ANİMANIN MODERN ERKEKTEKİ ROLÜ
Günümüz erkekleri, geçmişe kıyasla duygusal ve sezgisel yönlerini daha fazla kabul ediyor ve bu yönleri ifade etmekte daha rahatlar. Bu, anima arketipinin daha fazla tanınması ve kabul edilmesi anlamına geliyor. Peki modern dünyada erkeklerin anima yönleriyle barışık olması, ne şekilde kendini gösteriyor? Erkekler artık duygularını açıkça ifade edebiliyor mu gerçekten? Eğer öyleyse bu durum onları daha empatik ve anlayışlı yapmaz mı?
Anima yönüyle bağlantılı erkekler, romantik ve platonik ilişkilerde daha derin bir empati ve anlayış sergilerler. Bu, ilişkilerin daha sağlam ve tatmin edici olmasına katkıda bulunur çünkü anima, yaratıcılığı ve sanatsal ifadeyi destekler. Her ne kadar anima, erkeklerin dişil yönlerini temsil etse de animusun da erkeklerdeki rolünü göz ardı etmemek gerekir. Animus, karar verme, mantıklı düşünme ve liderlik özelliklerini içerir. Sağlıklı bir anima-animus dengesi, erkeklerin daha bütünsel ve dengeli bireyler olmalarına katkıda bulunur.
Günümüz toplumunda, toplumsal cinsiyet rollerinin esneklik kazanması, erkeklerin anima yönlerini daha fazla kabul etmelerine olanak tanıyor, onu kabul ediyorum. Eskiye göre özellikle de Alfa ve Z kuşağı özelinde erkeklerin duygusal ve empatik yönlerini sergilemeleri, toplumsal normlar tarafından daha fazla kabul görüyor. Buraya kadar bir problem yok. Problem bu aynı dengenin bozulduğu kadın ile bir araya gelindiğinde ortaya çıkıyor.

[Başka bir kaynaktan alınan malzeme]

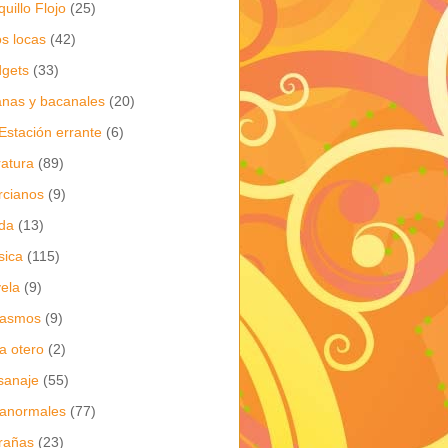
quillo Flojo
(25)
os locas
(42)
gets
(33)
anas y bacanales
(20)
Estación errante
(6)
eratura
(89)
cianos
(9)
da
(13)
sica
(115)
ela
(9)
gasmos
(9)
ia otero
(2)
sanaje
(55)
anormales
(77)
rañas
(23)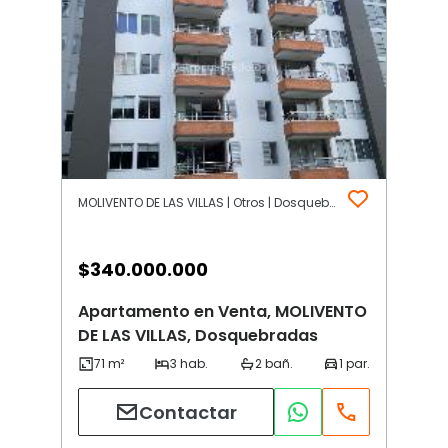
MOLIVENTO DE LAS VILLAS | Otros | Dosquebradas
$
340.000.000
Apartamento en Venta, MOLIVENTO
DE LAS VILLAS, Dosquebradas
Contactar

GELENEKSEL MASKÜLENLİK VE ANİMA-ANİMUS DENGESİ
Son dönemde bazı çevrelerde erkeklerin “prenses gibi” davranmaya başlamasıyla linç kültürüne yeni bir pencere açıldı resmen. Bu eleştiriler, erkeklerin giderek daha duygusal, hassas ve bakımlı olmalarının, geleneksel erkeklik tanımlarını zayıflattığına dair söylemler etrafında toplanıyor. Özellikle kadınlar, erkeklerin güçlü, sert ve dayanıklı olma rollerinden uzaklaşarak daha yumuşak ve duygusal bir yapıya büründüklerini savunuyorlar. Bu durumun, erkeklerin rekabetçi ve koruyucu doğalarını körelttiği, onları daha savunmasız ve kırılgan hale getirdiği ileri sürülse de ben sorumluluk almaktan uzak davrandıklarını gözlemliyorum. Yani savunmasız ve kırılgan olmaktan ziyade senelerdir üstlerine yapışan “her şeyi halleden güçlü erkek” olmaktan kaçmaya çalışan bir halleri var. Bir şey rayına oturmadan illa ki suyu çıkarılıyor malum. İşte biz tam da o suyun ölesiyle çıkarıldığı bir ara dönemdeyiz. Evrim sürecinde sancılı bir geçiş evresindeyiz.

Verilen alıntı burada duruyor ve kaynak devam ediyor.